--- START ---

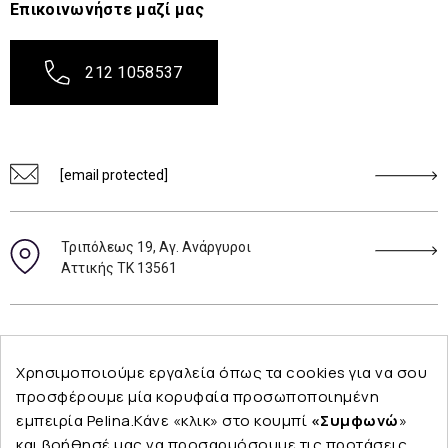
Επικοινωνήστε μαζί μας
212 1058537
[email protected]
Τριπόλεως 19, Αγ. Ανάργυροι
Αττικής ΤΚ 13561
Ακολουθήστε μας
Χρησιμοποιούμε εργαλεία όπως τα cookies για να σου
προσφέρουμε μία κορυφαία προσωποποιημένη
εμπειρία Pelina.Κάνε «κλικ» στο κουμπί
«Συμφωνώ
»
και βοήθησέ μας να προσαρμόσουμε τις προτάσεις
Εταιρεία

--- END ---

The task –
Every line above is to be duplicated exactly; no picture should be carried over.

Expected output –
Επικοινωνήστε μαζί μας
212 1058537
[email protected]
Τριπόλεως 19, Αγ. Ανάργυροι
Αττικής ΤΚ 13561
Ακολουθήστε μας
Χρησιμοποιούμε εργαλεία όπως τα cookies για να σου
προσφέρουμε μία κορυφαία προσωποποιημένη
εμπειρία Pelina.Κάνε «κλικ» στο κουμπί
«Συμφωνώ
»
και βοήθησέ μας να προσαρμόσουμε τις προτάσεις
Εταιρεία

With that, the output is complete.